In all I enjoyed my second year, the projects we were set were very broad-based and we were able to run with our own ideas and work production methods, I was happy that I got to produce some large-scale maps as I had been wanting to use maps in art for such a long time but never really knew what I wanted to do with them and I really enjoyed producing a book as well.  I got to learn more about what Photoshop was capable of in terms of using it for production of my work and it boosted my editing skills.  I bought the book “Photoshop CS 3 for Dummies” which helped me learn how to use different parts of Photoshop to produce my work and I still refer to it now if I need to learn something in that software.  There were some points that were not so good, the length of time we had on projects seemed, sometimes too long and I felt, at several points like I had run out of steam and inspiration for the work I was undertaking, at times I felt that there wasn’t enough support available from the tutors and that sometimes they didn’t quite understand or like the ideas that were being discussed with them and there seemed to be a lack of enthusiasm from other students when we put on our exhibition in Pontypool.

Several times I thought about quitting the course and went through so many mixed emotions during that year but I stayed and returned in September 2013 to complete my final year of the course – stay tuned, (or even subscribe!) to read the reflection of my Final Year coming soon!!!!

The Need to Write (or A Reflection on the Past) Part 2

After the first post that I wrote (which can be found here) I have decided to run a series of blog posts covering each year of my time in University.  This post will be covering my first year undertaking my Photographic Art BA Hons) degree and all that happened in that year.

September 2011 was the year that I began my Photographic Art degree, a course that wasn’t my first choice of degree (more to come on this later in the series…)but one that I was looking forward to none the less.  I received a recommended reading list and an equipment list prior to the course starting and sourced all the necessary books.  I spent a long time sourcing all the equipment stated and stocked up on camera batteries and plenty of film ready for the course to start.

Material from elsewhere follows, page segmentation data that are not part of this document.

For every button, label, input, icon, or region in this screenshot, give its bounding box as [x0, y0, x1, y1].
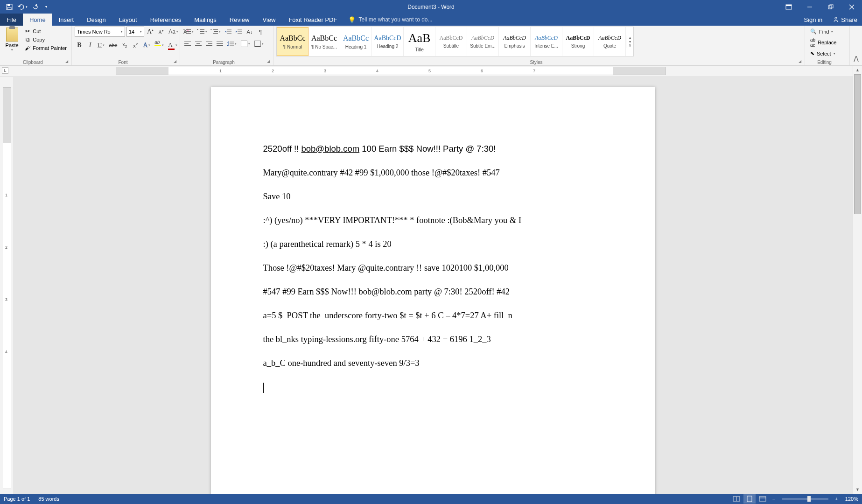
multilevel-list-button[interactable]: ▾: [210, 27, 222, 37]
sign-in-button[interactable]: Sign in: [799, 16, 828, 23]
word-count-status[interactable]: 85 words: [38, 496, 59, 502]
maximize-button[interactable]: [820, 0, 841, 14]
collapse-ribbon-button[interactable]: ᐱ: [850, 26, 862, 65]
paragraph-cursor[interactable]: [263, 381, 603, 393]
clipboard-launcher[interactable]: ◢: [65, 59, 70, 64]
subscript-button[interactable]: x2: [120, 40, 129, 50]
style-item[interactable]: AaBTitle: [404, 27, 435, 56]
vertical-scrollbar[interactable]: ▲ ▼: [853, 66, 862, 494]
line-spacing-button[interactable]: ▾: [226, 39, 238, 49]
save-button[interactable]: [4, 1, 15, 13]
paragraph[interactable]: #547 #99 Earn $$$ Now!!! bob@blob.com pa…: [263, 286, 603, 298]
copy-button[interactable]: ⧉Copy: [22, 36, 69, 43]
horizontal-ruler[interactable]: 1234567: [116, 67, 666, 75]
shading-button[interactable]: ▾: [239, 39, 252, 49]
vertical-ruler[interactable]: 1234: [3, 87, 11, 489]
paragraph[interactable]: Those !@#$20taxes! Mary @quite.contrary …: [263, 262, 603, 274]
text-effects-button[interactable]: A▾: [141, 40, 152, 50]
paste-button[interactable]: Paste ▾: [3, 27, 21, 53]
zoom-level[interactable]: 120%: [845, 496, 858, 502]
style-item[interactable]: AaBbCcDSubtitle: [435, 27, 467, 56]
tab-view[interactable]: View: [256, 14, 282, 26]
scroll-track[interactable]: [854, 74, 861, 485]
bold-button[interactable]: B: [75, 40, 84, 50]
paragraph[interactable]: :^) (yes/no) ***VERY IMPORTANT!*** * foo…: [263, 215, 603, 226]
style-item[interactable]: AaBbCcDStrong: [562, 27, 594, 56]
print-layout-button[interactable]: [743, 494, 756, 504]
underline-button[interactable]: U▾: [96, 40, 106, 50]
style-item[interactable]: AaBbCcDSubtle Em...: [467, 27, 499, 56]
justify-button[interactable]: [215, 39, 224, 49]
tab-insert[interactable]: Insert: [52, 14, 81, 26]
minimize-button[interactable]: [799, 0, 820, 14]
scroll-thumb[interactable]: [854, 74, 861, 214]
customize-qat-button[interactable]: ▾: [43, 1, 49, 13]
undo-button[interactable]: ▾: [17, 1, 28, 13]
sort-button[interactable]: A↓: [245, 27, 254, 37]
replace-button[interactable]: abacReplace: [808, 36, 839, 49]
paragraph[interactable]: Save 10: [263, 191, 603, 203]
change-case-button[interactable]: Aa▾: [167, 27, 180, 37]
style-item[interactable]: AaBbCcHeading 1: [340, 27, 372, 56]
read-mode-button[interactable]: [730, 494, 743, 504]
zoom-out-button[interactable]: −: [770, 496, 778, 502]
decrease-indent-button[interactable]: [224, 27, 233, 37]
gallery-expand[interactable]: ⊻: [626, 44, 633, 48]
page[interactable]: 2520off !! bob@blob.com 100 Earn $$$ Now…: [211, 87, 655, 494]
tab-selector[interactable]: L: [2, 67, 8, 74]
tab-references[interactable]: References: [144, 14, 188, 26]
scroll-down-button[interactable]: ▼: [853, 485, 862, 494]
paragraph[interactable]: :) (a parenthetical remark) 5 * 4 is 20: [263, 238, 603, 250]
paragraph-launcher[interactable]: ◢: [267, 59, 272, 64]
show-hide-button[interactable]: ¶: [256, 27, 265, 37]
font-launcher[interactable]: ◢: [174, 59, 178, 64]
tab-design[interactable]: Design: [80, 14, 112, 26]
bullets-button[interactable]: ▾: [183, 27, 195, 37]
highlight-button[interactable]: ▾: [153, 40, 165, 50]
tab-mailings[interactable]: Mailings: [188, 14, 223, 26]
paragraph[interactable]: 2520off !! bob@blob.com 100 Earn $$$ Now…: [263, 143, 603, 155]
italic-button[interactable]: I: [85, 40, 95, 50]
grow-font-button[interactable]: A▴: [146, 27, 155, 37]
numbering-button[interactable]: ▾: [196, 27, 209, 37]
font-color-button[interactable]: A▾: [167, 40, 179, 50]
ribbon-display-options-button[interactable]: [778, 0, 799, 14]
tell-me-input[interactable]: [358, 16, 461, 23]
paragraph[interactable]: Mary@quite.contrary #42 #99 $1,000,000 t…: [263, 167, 603, 179]
styles-launcher[interactable]: ◢: [799, 59, 803, 64]
borders-button[interactable]: ▾: [253, 39, 265, 49]
document-area[interactable]: 2520off !! bob@blob.com 100 Earn $$$ Now…: [13, 77, 853, 494]
paragraph[interactable]: a=5 $_POST the_underscore forty-two $t =…: [263, 310, 603, 322]
strikethrough-button[interactable]: abc: [107, 40, 119, 50]
tab-home[interactable]: Home: [23, 14, 52, 26]
style-item[interactable]: AaBbCcDQuote: [594, 27, 626, 56]
tell-me-search[interactable]: 💡: [343, 14, 798, 26]
tab-review[interactable]: Review: [223, 14, 256, 26]
shrink-font-button[interactable]: A▾: [156, 27, 166, 37]
paragraph[interactable]: the bl_nks typing-lessions.org fifty-one…: [263, 334, 603, 345]
close-button[interactable]: [841, 0, 862, 14]
redo-button[interactable]: [30, 1, 41, 13]
font-name-select[interactable]: Times New Ro▾: [75, 27, 125, 37]
increase-indent-button[interactable]: [234, 27, 244, 37]
style-item[interactable]: AaBbCcDEmphasis: [499, 27, 531, 56]
align-right-button[interactable]: [204, 39, 214, 49]
share-button[interactable]: Share: [828, 16, 862, 23]
scroll-up-button[interactable]: ▲: [853, 66, 862, 74]
zoom-in-button[interactable]: +: [832, 496, 841, 502]
gallery-row-down[interactable]: ▾: [626, 40, 633, 44]
tab-file[interactable]: File: [0, 14, 23, 26]
hyperlink[interactable]: bob@blob.com: [301, 144, 359, 154]
style-item[interactable]: AaBbCc¶ Normal: [277, 27, 308, 56]
style-item[interactable]: AaBbCcDHeading 2: [372, 27, 404, 56]
gallery-row-up[interactable]: ▴: [626, 35, 633, 40]
format-painter-button[interactable]: 🖌Format Painter: [22, 44, 69, 52]
tab-layout[interactable]: Layout: [112, 14, 144, 26]
zoom-slider-thumb[interactable]: [807, 496, 811, 502]
paragraph[interactable]: a_b_C one-hundred and seventy-seven 9/3=…: [263, 357, 603, 369]
superscript-button[interactable]: x2: [131, 40, 140, 50]
find-button[interactable]: 🔍Find▾: [808, 28, 835, 35]
web-layout-button[interactable]: [757, 494, 769, 504]
align-center-button[interactable]: [194, 39, 203, 49]
font-size-select[interactable]: 14▾: [126, 27, 144, 37]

I remember the first day bundling my equipment together and heading off for the bus ride in (at that point I still hadn’t learned to drive!) and being so nervous I was nearly sick.  When I got to uni I met up with a few people who had been in my class for Foundation Art which settled me somewhat.  We all made our way to the assigned class room where we would meet all our other course mates.  That day passed in a bit of a blur of meetings and talks about the university and what we could expect from the course.  The course started pretty much the next day with our first assignment being handed to us not long after.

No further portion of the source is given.